THE Public Accounts Parliamentary Portfolio Committee has recommended that Parliament must be actively involved in the approval and dismissal of board members and chief executive officers of public entities, as part of its oversight role to ensure transparency and accountability.
by VENERANDA LANGA
David Chapfika, the chairperson of the Parliamentary Portfolio Committee on Finance last Thursday tabled a report on the Second Reading Stage of the Public Entities Corporate Governance Bill, where he said the committee also recommends that there should be harmonisation of fees and remuneration of boards and executives of public entities.
He told the National Assembly that Zimbabweans in different parts of the country who participated in public hearings on the Bill welcomed it, saying it will assist to curb graft at State enterprises and parastatals (SEPs) that have been perennially loss making.
“Parliament, through its relevant Portfolio Committee, should be actively involved in the approval and dismissal of board members and CEOs of public entities, and the relevant Portfolio Committees should also be appraised on the public entities’ strategic plans to enhance its oversight role on the public entities and ensure transparency and accountability,” read the Finance Portfolio Committee report.
“The Committee has noted the huge differences in fees and remunerations on the different boards and executives of public entities and recommends for the harmonisation of such fees and remuneration.”
The committee also recommended that the roles of the State Enterprises Regulatory Authority and the Corporate Governance Unit (CGU) to be set up by the Bill should be rationalised, so that they work from the same offices to save costs.
“The committee also recommends the harmonisation of the Local Government Act and the Public Entities Corporate Governance Bill once it becomes law,” they said.
On appointment of board members of public entities, Parliament recommended that they must be appointed in consultation with relevant Portfolio Committees of Parliament, while members of the public who spoke during the public hearings on the Bill suggested that interviews of boards and CEOs of State entities must be public because these are the people that will manage public assets.
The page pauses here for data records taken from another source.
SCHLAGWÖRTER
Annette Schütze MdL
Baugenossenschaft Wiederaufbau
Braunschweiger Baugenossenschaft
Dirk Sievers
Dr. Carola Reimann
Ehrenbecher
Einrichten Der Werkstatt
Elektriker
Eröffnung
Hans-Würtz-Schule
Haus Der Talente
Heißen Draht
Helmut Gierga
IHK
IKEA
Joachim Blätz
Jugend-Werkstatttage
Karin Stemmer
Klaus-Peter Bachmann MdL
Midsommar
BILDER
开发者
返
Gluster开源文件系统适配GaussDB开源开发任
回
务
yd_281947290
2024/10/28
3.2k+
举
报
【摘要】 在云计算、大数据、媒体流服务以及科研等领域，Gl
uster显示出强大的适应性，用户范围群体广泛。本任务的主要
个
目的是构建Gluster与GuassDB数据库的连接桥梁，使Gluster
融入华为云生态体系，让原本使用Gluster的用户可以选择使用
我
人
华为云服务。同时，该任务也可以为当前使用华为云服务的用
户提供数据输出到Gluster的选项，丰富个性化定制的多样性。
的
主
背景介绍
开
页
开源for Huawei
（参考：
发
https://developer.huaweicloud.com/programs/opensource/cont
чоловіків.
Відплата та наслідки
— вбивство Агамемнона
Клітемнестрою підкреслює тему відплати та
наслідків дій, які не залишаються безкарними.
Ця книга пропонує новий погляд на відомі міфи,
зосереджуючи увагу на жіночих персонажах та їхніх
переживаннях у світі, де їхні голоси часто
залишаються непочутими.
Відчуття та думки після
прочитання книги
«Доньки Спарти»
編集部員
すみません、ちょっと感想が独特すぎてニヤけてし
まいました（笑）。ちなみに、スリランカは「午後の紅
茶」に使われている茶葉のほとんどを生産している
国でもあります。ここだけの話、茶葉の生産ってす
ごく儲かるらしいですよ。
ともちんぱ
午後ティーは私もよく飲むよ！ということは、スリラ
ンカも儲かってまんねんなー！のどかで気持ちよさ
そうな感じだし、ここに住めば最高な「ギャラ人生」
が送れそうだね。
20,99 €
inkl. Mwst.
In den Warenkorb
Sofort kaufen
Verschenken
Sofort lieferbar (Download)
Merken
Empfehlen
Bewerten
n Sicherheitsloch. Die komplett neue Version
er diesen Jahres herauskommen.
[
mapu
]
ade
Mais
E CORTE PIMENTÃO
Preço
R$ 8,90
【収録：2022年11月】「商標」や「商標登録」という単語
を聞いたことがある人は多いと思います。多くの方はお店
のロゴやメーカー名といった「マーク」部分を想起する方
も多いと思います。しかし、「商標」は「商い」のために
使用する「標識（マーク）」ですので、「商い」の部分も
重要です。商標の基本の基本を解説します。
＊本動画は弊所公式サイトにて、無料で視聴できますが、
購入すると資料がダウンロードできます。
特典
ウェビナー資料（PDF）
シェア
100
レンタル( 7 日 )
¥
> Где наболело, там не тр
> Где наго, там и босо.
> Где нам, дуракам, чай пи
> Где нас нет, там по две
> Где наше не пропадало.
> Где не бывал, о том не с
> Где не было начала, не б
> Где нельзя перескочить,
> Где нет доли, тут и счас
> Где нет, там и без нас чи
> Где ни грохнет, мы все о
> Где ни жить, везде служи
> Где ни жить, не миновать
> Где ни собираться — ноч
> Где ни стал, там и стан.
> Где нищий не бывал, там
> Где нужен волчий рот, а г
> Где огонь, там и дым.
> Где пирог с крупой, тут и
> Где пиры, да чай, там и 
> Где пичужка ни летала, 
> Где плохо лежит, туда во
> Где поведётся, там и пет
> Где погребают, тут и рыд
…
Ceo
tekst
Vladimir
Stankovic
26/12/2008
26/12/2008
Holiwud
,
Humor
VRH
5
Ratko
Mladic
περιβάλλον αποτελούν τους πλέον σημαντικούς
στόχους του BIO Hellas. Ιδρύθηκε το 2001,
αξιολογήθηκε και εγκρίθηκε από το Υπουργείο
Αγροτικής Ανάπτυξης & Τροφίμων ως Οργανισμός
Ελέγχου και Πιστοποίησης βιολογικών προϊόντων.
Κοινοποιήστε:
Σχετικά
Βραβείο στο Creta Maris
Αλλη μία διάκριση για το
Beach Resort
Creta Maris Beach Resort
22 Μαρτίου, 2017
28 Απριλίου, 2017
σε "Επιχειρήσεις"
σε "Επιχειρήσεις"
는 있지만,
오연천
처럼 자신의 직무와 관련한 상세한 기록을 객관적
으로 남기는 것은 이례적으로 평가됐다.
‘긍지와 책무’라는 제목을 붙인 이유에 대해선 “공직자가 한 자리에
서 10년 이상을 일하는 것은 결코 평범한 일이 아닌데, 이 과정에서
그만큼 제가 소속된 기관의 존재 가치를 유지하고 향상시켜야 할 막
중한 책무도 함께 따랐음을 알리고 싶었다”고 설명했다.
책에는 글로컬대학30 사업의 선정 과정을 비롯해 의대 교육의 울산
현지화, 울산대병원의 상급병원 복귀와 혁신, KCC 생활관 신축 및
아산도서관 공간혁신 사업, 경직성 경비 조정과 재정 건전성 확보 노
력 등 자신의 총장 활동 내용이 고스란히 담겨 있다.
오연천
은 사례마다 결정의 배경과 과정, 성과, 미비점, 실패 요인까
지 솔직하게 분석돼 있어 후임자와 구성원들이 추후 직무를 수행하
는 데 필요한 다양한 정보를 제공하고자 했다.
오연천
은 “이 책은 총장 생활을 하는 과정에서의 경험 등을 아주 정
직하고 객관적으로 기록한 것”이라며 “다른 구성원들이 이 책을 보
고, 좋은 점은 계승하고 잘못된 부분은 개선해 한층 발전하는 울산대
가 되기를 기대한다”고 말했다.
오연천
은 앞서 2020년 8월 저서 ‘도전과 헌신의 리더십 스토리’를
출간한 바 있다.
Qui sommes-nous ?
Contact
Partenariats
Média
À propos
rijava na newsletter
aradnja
“The members of the public welcomed the provision to set term limits on the tenure of office for board members to one term of four years.
Although there is provision for reappointment for another four-year term, members of the public submitted that board members should serve for one term only because Zimbabwe is endowed with people with capacity,” the committee report said.
On term limits for CEOs it was recommended that should be limited by performance contracts and age rather than term limits.